In this note we show a new version of the trek rule for the continuous Lyapunov equation. This linear matrix equation characterizes the cross-sectional steady-state covariance matrix of a Gaussian Markov process, and the trek rule links the graphical structure of the drift of the process to the entries of this covariance matrix. In general, the trek rule is a power series expansion of the covariance matrix, while for the special case where the drift is acyclic, it simplifies to a polynomial in the off-diagonal entries of the drift matrix.
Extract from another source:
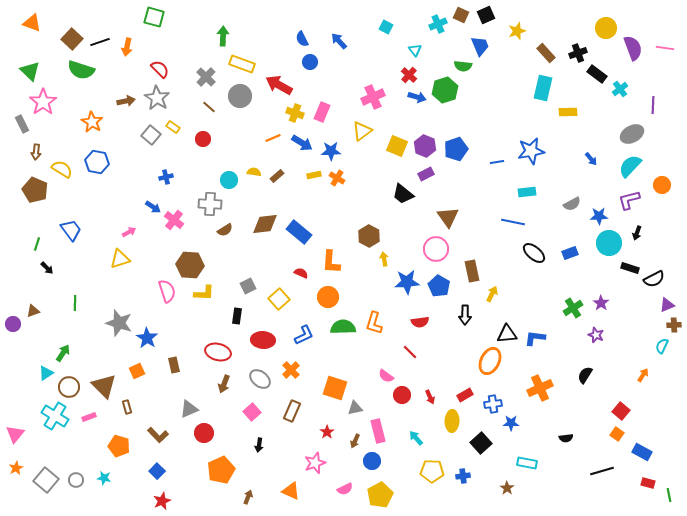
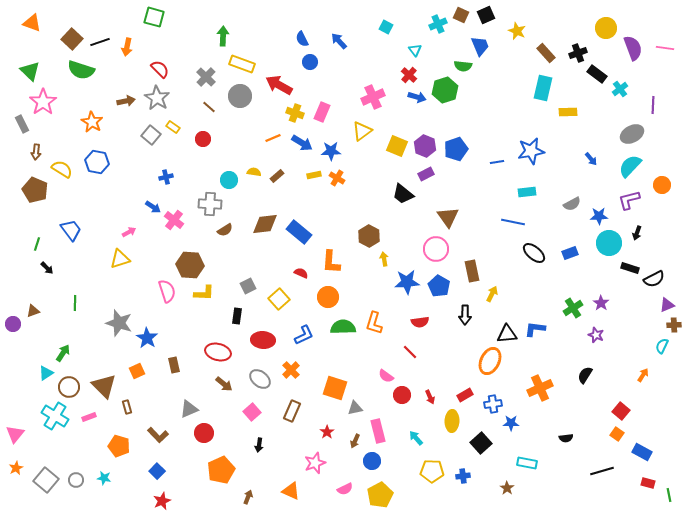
yellow star at (517, 31): rotated 30 degrees counterclockwise
blue L-shape at (535, 338): moved 9 px up
brown arrow at (224, 384): rotated 72 degrees counterclockwise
Using the trek rule we can give relatively explicit formulas for the entries of the covariance matrix for some special cases of the drift matrix. Furthermore, we use the trek rule to derive a new lower bound for the variances in the acyclic case.

翻译：本文提出连续李雅普诺夫方程路径法则的新形式。该线性矩阵方程刻画了高斯马尔可夫过程的截面稳态协方差矩阵，而路径法则将过程漂移项的图结构与协方差矩阵元素相联系。一般而言，路径法则体现为协方差矩阵的幂级数展开；当漂移项具有无环特性时，该法则可简化为漂移矩阵非对角元素的多项式表达式。借助路径法则，我们针对特定漂移矩阵结构给出了协方差矩阵元素的显式计算公式。此外，基于该法则我们推导出无环情形下方差的新下界。